D'autres procédés de montage sont également utilisés. Dans la seconde partie du film, quatre extraits de discours de politiciens en costume appartenant à des partis différents s'enchaînent les uns après les autres. Peu de temps après, trois déclarations filmées du Chancelier Schmidt sont montrées. Dans chacune de ses interventions, il est question de condamner les actes commis par la RAF. Cette accumulation donne l'impression d'un acharnement médiatique, et rend compte du processus de « diabolisation » en marche. Parfois le montage sert à cerner une personnalité. U.M. Meinhof nous est présentée par un présentateur de télévision, puis une voix off issue du documentaire Ulrike Marie Meinhof lettre à sa fille réalisé par Timon Koulmasis en 1994, nous donne accès à ses pensées. Elle fait part de son malaise de devoir dire en souriant des idées qui sont cruellement importantes pour nous tous, ce qui est pourtant de son devoir en tant que journaliste. Une fois la confession faite, on la retrouve dans l'émission, où elle explique calmement ses positions.
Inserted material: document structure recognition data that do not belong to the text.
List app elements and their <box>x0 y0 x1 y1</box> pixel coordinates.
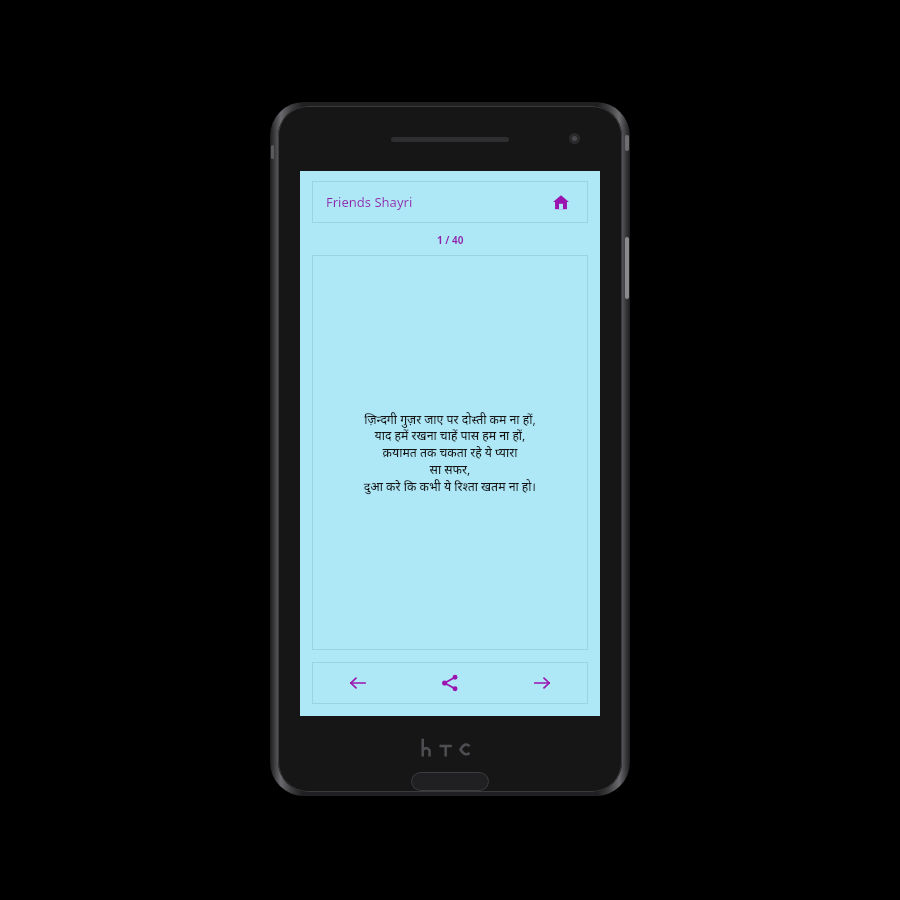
button[interactable]: Home <box>546 187 576 217</box>
staticText: Friends Shayri <box>326 193 413 211</box>
button[interactable]: Previous <box>312 662 404 704</box>
button[interactable]: Home button <box>411 772 489 791</box>
staticText: 1 / 40 <box>437 233 464 247</box>
button[interactable]: Friends Shayri <box>312 181 588 223</box>
button[interactable]: ज़िन्दगी गुज़र जाए पर दोस्ती कम ना हों, … <box>312 255 588 650</box>
button[interactable]: Next <box>496 662 588 704</box>
staticText: ज़िन्दगी गुज़र जाए पर दोस्ती कम ना हों, … <box>318 411 582 495</box>
button[interactable]: Share <box>404 662 496 704</box>
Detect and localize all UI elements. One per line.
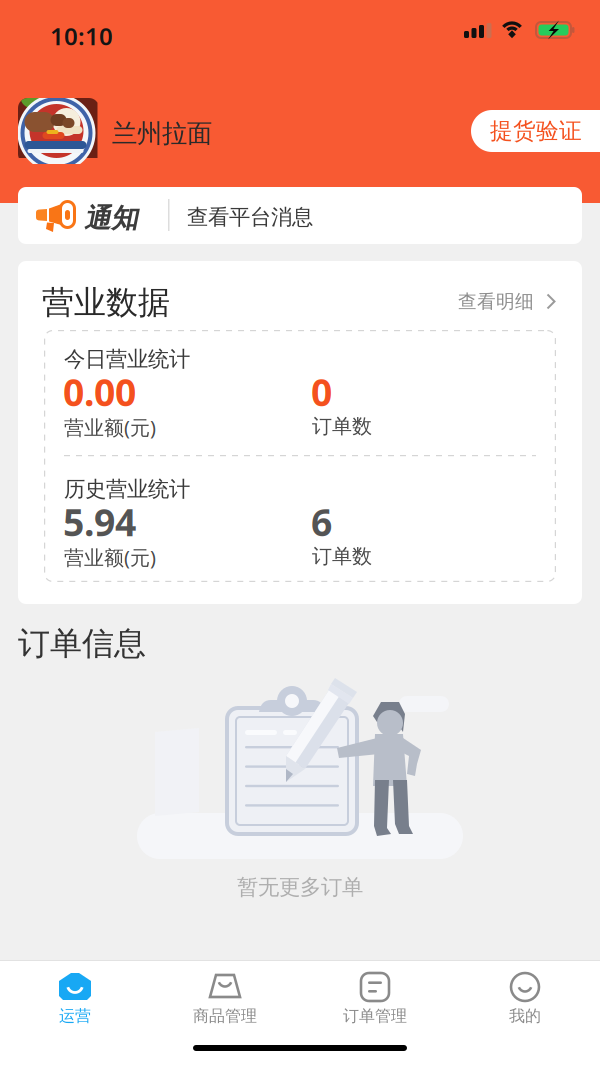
button[interactable]: 订单管理 [300,964,450,1038]
button[interactable]: 商品管理 [150,964,300,1038]
staticText: 营业额(元) [64,544,156,571]
staticText: 6 [311,497,332,547]
staticText: 0.00 [63,367,136,417]
staticText: 查看明细 [458,290,534,313]
staticText: 营业额(元) [64,414,156,441]
staticText: 商品管理 [193,1006,257,1026]
staticText: 5.94 [63,497,136,547]
staticText: 兰州拉面 [112,118,212,149]
button[interactable]: 我的 [450,964,600,1038]
staticText: 今日营业统计 [64,346,190,372]
staticText: 订单管理 [343,1006,407,1026]
staticText: 订单信息 [18,624,146,663]
staticText: 0 [311,367,332,417]
button[interactable]: 通知 [18,187,582,244]
staticText: 查看平台消息 [187,204,313,230]
staticText: 提货验证 [490,117,582,145]
staticText: 10:10 [50,20,113,52]
button[interactable]: 提货验证 [471,110,600,152]
button[interactable]: 运营 [0,964,150,1038]
staticText: 历史营业统计 [64,476,190,502]
staticText: 我的 [509,1006,541,1026]
staticText: 营业数据 [42,283,170,322]
staticText: 订单数 [312,414,372,439]
staticText: 订单数 [312,544,372,569]
staticText: 运营 [59,1006,91,1026]
button[interactable]: 查看明细 [458,290,556,313]
staticText: 暂无更多订单 [237,874,363,900]
staticText: 通知 [84,202,138,235]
Si les archives sont des fragments qui dynamisent le récit et lui apportent une signification, elles sont avant tout des matériaux filmiques.

 

Nous allons maintenant, dans un deuxième temps, voir que le film se positionne dans un rappel incessant de sa matérialité et qu'il s'avoue film. De par l'omniprésence de cette matérialité, le film peut tout d'abord sembler faussement objectif. Le dispositif du tout archives qui s'enchaînent sans voix off peut en effet laisser croire à un discours qui se construit seul, dans une forme d'objectivité. Ce n'est cependant pas le cas. L'objectivité se définit comme la qualité de ce qui existe en soi, indépendamment du sujet pensant. On peut avancer comme hypothèse qu'avec Une jeunesse allemande, le sujet pensant, c'est Jean-Gabriel Périot. Assez paradoxalement, le réalisateur se veut, et même se revendique être dépourvu de partialité. Il opère une distinction entre les termes « militant » et « politique » : « Je ne fais pas un cinéma militant mais politique (...) Je ne prends pas parti, le film n'est ni pro- ni anti-RAF, ni pro- ni anti-gouvernement (...) Je sais pas trop ce que j'en pense, au spectateur de savoir ce qu'il décide de penser ou pas sur cette histoire. » Si l'on considère le terme « militant » comme signifiant combattre, lutter, et le terme « politique » comme touchant à ce qui a un rapport à la société organisée, on peut accorder au film Une jeunesse allemande l'appellation de « film politique ». Il s'agirait alors d'un documentaire d'observation dans lequel le spectateur est seul juge face à l'Histoire, en ce sens que l'intervention du réalisateur n’interfèrerait pas entre spectateur et Histoire. Il est vrai que Jean-Gabriel Périot prend ses distances avec la matière qu'il organise, il la laisse exister en soi. Il s'exprime ainsi : « Il ne s 'agit pas dans mon travail de cinéaste d'écraser le spectateur dans le pessimisme ou de lui infliger une leçon de morale et le contraindre à un quelconque devoir de mémoire. Au contraire, il s'agit toujours pour moi de regarder l'humanité dans ce qu'elle a de plus faillible et de faire de cette souffrance un refus, mais aussi d 'en tirer la force d'espérer et d'aimer une humanité si fragile. »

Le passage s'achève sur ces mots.